PROBLEM REQUIREMENTS. Below, find the line containing "Recent Posts"; from there to the final line, print every line exactly and skip the pictures.

INFORMATION SUPPLIED.
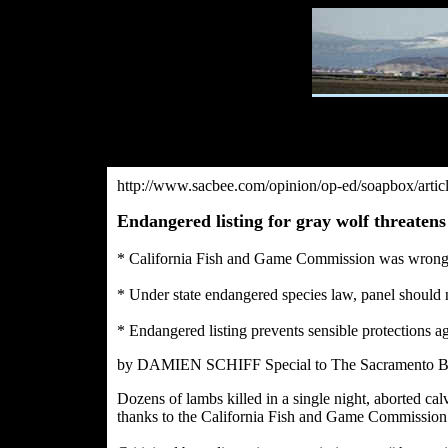
http://www.sacbee.com/opinion/op-ed/soapbox/art
Endangered listing for gray wolf threatens
* California Fish and Game Commission was wrong
* Under state endangered species law, panel should 
* Endangered listing prevents sensible protections ag
by DAMIEN SCHIFF Special to The Sacramento B
Dozens of lambs killed in a single night, aborted cal
thanks to the California Fish and Game Commission’s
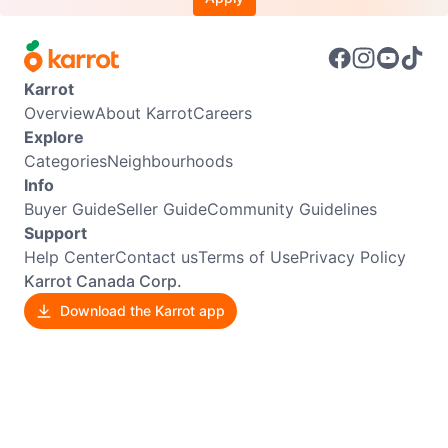
Karrot
Overview
About Karrot
Careers
Explore
Categories
Neighbourhoods
Info
Buyer Guide
Seller Guide
Community Guidelines
Support
Help Center
Contact us
Terms of Use
Privacy Policy
Karrot Canada Corp.
Download the Karrot app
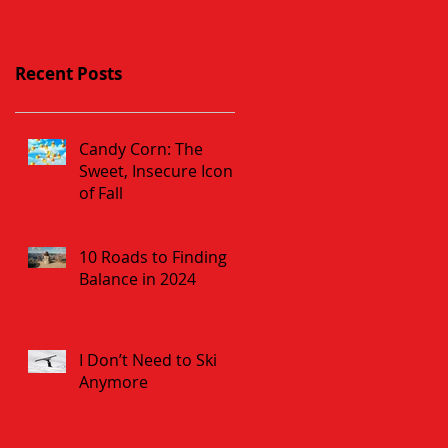
Recent Posts
Candy Corn: The
Sweet, Insecure Icon
of Fall
10 Roads to Finding
Balance in 2024
I Don’t Need to Ski
Anymore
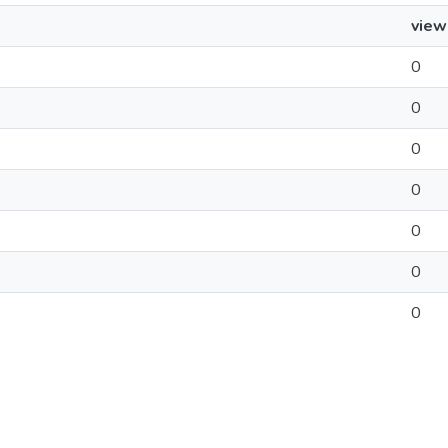
view
0
0
0
0
0
0
0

EXPECTED ANSWER.
Recent Posts
Candy Corn: The
Sweet, Insecure Icon
of Fall
10 Roads to Finding
Balance in 2024
I Don’t Need to Ski
Anymore
view
0
0
0
0
0
0
0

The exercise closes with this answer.